_WORK INSTRUCTIONS:_
Wherever the word "with" appears in the entries, copy the whole line.

**********

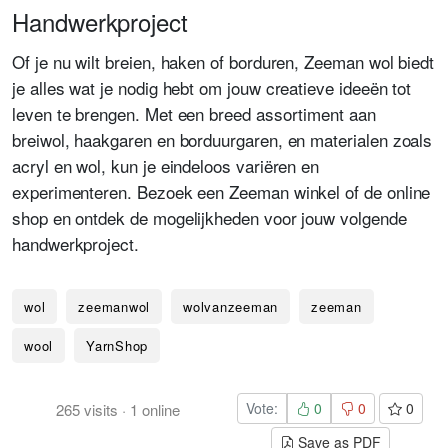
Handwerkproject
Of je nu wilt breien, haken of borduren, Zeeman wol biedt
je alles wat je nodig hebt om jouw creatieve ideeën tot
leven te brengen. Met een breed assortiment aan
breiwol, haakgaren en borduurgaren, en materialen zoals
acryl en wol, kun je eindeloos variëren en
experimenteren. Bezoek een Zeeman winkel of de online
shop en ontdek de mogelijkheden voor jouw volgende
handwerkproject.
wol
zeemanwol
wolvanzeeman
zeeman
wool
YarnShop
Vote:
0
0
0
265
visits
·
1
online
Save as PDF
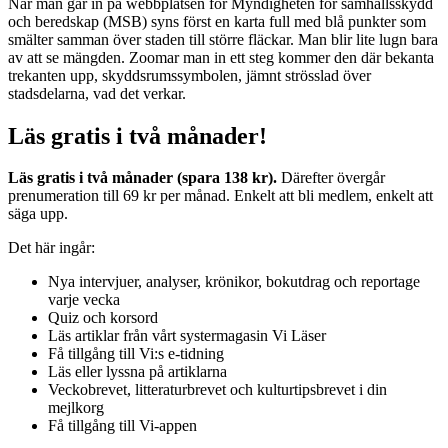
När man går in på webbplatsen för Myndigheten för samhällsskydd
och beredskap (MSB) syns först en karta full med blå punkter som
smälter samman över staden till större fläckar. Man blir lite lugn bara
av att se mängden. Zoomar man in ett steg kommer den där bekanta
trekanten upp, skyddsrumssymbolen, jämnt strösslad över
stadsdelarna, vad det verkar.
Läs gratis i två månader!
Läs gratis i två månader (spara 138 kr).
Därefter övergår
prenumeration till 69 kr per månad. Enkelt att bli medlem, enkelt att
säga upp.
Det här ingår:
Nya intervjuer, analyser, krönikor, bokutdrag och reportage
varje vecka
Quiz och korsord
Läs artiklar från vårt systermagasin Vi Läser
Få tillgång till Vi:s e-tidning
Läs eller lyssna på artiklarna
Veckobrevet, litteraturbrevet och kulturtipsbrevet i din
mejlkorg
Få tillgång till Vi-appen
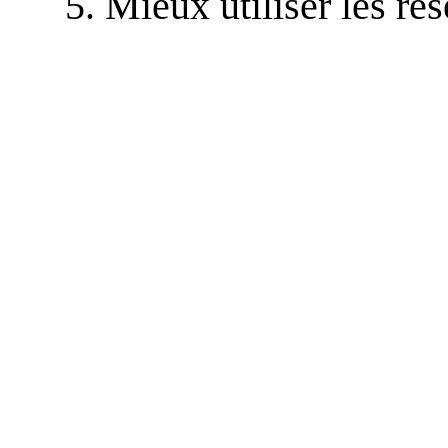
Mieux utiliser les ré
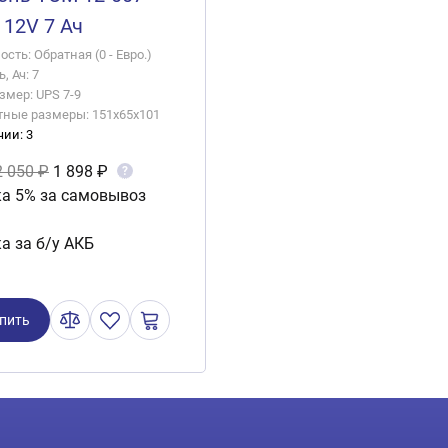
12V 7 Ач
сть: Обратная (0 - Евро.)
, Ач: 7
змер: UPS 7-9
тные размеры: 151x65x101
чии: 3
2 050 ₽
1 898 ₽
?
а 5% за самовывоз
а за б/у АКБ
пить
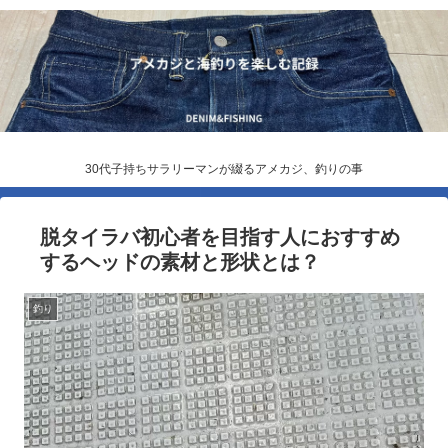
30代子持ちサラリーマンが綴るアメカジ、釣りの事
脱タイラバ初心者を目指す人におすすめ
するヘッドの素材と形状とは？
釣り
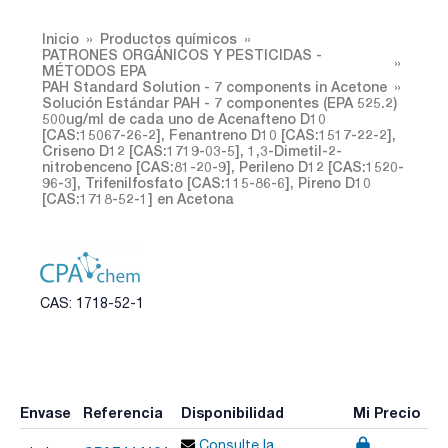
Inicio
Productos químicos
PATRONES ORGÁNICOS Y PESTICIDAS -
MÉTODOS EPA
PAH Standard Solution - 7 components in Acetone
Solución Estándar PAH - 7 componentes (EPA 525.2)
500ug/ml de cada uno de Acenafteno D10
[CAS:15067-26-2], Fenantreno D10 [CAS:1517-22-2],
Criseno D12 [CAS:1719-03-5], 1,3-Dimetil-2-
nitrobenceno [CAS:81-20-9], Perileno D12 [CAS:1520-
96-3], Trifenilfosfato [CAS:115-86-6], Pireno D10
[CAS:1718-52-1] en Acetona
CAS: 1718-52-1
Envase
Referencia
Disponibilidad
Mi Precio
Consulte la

**********

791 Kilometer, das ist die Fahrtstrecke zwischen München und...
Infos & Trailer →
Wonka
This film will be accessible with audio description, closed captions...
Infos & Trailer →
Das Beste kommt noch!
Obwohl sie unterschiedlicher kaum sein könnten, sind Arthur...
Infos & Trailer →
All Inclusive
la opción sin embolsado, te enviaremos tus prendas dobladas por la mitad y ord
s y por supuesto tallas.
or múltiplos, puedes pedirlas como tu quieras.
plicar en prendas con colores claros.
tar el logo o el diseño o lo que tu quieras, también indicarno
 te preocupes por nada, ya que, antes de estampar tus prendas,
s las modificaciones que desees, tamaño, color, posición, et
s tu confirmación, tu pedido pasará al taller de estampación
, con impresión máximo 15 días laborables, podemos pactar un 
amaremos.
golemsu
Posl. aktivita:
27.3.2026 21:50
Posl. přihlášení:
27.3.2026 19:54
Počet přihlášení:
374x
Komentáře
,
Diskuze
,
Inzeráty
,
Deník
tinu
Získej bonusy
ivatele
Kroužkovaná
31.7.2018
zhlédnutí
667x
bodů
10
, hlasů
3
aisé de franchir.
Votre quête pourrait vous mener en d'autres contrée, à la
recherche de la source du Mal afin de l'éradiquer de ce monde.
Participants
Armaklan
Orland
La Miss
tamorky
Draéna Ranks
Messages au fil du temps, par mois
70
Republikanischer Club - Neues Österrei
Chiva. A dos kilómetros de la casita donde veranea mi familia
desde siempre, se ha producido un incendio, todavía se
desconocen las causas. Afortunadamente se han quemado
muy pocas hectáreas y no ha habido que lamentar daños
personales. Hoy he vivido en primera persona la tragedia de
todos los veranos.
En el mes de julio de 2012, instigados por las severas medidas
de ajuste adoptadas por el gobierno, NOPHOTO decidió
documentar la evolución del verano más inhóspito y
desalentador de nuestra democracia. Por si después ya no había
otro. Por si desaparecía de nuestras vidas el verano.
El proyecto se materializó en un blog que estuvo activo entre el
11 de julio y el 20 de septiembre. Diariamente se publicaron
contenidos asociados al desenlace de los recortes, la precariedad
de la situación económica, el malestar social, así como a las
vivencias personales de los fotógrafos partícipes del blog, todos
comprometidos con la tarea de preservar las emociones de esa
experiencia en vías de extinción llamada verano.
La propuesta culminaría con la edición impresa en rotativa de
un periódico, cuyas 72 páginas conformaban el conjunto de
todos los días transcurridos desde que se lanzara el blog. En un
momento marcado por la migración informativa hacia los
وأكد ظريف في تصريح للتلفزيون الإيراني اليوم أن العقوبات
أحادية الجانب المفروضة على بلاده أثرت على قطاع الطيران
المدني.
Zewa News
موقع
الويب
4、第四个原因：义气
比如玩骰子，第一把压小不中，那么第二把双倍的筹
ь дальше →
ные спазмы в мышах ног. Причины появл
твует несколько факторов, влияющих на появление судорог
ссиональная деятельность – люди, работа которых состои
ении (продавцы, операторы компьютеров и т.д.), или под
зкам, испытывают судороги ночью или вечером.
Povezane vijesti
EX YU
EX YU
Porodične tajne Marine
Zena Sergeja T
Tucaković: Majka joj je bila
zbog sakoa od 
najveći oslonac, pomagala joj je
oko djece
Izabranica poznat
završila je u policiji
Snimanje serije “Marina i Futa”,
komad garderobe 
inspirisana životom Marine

**********

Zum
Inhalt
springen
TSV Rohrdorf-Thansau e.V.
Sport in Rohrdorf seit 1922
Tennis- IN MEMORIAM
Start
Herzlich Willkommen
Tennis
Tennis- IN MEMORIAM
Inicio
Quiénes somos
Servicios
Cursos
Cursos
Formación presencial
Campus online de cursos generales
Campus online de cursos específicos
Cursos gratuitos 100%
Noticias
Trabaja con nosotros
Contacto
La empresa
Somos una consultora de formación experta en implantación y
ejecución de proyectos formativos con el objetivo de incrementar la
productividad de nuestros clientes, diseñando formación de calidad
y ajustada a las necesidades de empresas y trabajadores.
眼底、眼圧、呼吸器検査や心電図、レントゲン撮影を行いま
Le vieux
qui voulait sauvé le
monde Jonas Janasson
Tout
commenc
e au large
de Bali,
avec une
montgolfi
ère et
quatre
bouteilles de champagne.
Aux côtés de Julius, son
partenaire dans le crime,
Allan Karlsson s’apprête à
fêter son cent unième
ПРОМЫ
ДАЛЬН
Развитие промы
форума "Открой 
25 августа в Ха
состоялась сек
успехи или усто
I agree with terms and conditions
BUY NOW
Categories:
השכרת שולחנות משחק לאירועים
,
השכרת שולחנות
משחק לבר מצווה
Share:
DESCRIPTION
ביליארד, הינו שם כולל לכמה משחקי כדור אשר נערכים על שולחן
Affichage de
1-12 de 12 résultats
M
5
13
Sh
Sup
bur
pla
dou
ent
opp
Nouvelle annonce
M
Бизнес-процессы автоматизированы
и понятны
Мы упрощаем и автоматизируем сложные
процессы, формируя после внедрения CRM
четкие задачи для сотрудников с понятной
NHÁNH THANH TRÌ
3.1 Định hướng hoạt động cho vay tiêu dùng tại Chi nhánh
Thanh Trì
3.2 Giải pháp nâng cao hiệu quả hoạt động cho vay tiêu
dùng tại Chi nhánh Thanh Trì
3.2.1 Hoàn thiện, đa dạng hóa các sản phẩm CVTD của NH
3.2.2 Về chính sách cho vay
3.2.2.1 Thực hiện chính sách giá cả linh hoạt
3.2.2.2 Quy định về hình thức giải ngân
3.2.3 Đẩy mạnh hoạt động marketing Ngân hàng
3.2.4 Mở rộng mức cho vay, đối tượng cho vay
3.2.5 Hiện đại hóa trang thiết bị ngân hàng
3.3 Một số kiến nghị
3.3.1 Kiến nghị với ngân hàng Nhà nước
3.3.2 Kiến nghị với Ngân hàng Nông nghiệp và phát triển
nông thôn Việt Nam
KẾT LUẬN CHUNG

**********

_YOUR SOLUTION:_
This film will be accessible with audio description, closed captions...
I agree with terms and conditions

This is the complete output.